**Task statement:**
Wherever the word "согласие" shows up in the data, report the line it sits in.

**Available records:**

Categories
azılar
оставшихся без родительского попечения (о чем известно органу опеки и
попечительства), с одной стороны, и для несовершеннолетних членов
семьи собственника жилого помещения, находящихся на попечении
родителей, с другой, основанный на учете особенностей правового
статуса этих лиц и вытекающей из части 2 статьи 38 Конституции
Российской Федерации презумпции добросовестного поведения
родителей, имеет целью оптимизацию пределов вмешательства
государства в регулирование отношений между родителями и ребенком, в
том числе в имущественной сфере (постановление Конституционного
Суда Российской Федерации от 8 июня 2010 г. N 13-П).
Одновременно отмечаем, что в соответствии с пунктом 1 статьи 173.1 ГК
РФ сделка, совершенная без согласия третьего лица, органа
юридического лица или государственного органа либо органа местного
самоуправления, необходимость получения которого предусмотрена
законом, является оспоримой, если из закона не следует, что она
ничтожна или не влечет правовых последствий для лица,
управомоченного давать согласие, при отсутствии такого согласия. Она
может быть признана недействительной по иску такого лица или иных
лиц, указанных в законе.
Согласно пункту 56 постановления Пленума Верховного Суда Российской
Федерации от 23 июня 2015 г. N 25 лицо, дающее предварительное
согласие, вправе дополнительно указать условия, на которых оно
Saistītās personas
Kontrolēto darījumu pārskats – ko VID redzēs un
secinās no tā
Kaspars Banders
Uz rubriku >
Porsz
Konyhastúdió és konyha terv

...

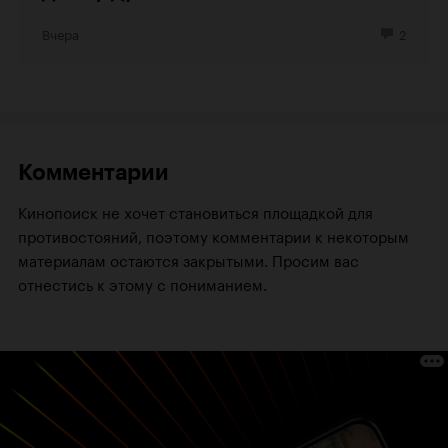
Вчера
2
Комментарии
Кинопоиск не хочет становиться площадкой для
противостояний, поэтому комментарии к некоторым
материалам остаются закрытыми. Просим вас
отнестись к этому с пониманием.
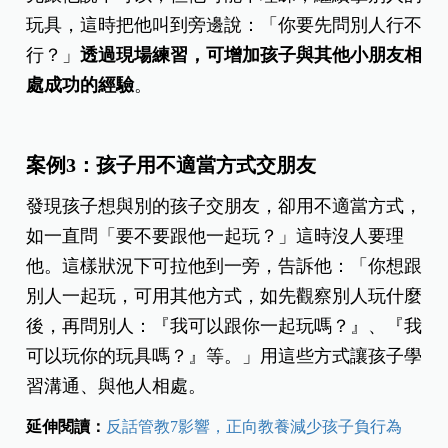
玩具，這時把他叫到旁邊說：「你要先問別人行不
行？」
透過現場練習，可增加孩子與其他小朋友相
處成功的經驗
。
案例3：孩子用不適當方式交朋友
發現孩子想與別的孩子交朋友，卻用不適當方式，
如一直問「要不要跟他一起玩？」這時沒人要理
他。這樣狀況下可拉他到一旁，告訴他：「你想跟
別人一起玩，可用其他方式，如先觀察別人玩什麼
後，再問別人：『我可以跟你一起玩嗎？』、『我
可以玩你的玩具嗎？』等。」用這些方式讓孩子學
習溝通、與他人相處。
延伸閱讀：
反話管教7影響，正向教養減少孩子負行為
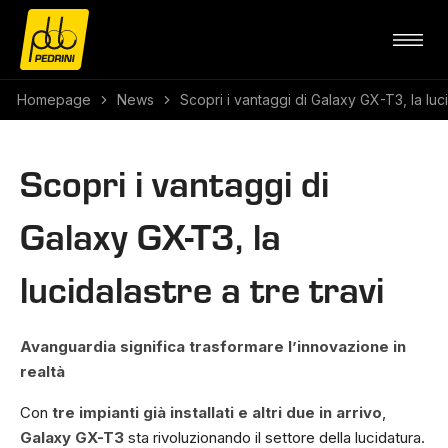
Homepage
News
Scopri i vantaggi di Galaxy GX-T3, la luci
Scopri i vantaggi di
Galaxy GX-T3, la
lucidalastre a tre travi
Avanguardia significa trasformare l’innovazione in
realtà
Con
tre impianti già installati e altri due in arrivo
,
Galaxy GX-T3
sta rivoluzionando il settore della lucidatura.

**Answer to this exercise:**
управомоченного давать согласие, при отсутствии такого согласия. Она
согласие, вправе дополнительно указать условия, на которых оно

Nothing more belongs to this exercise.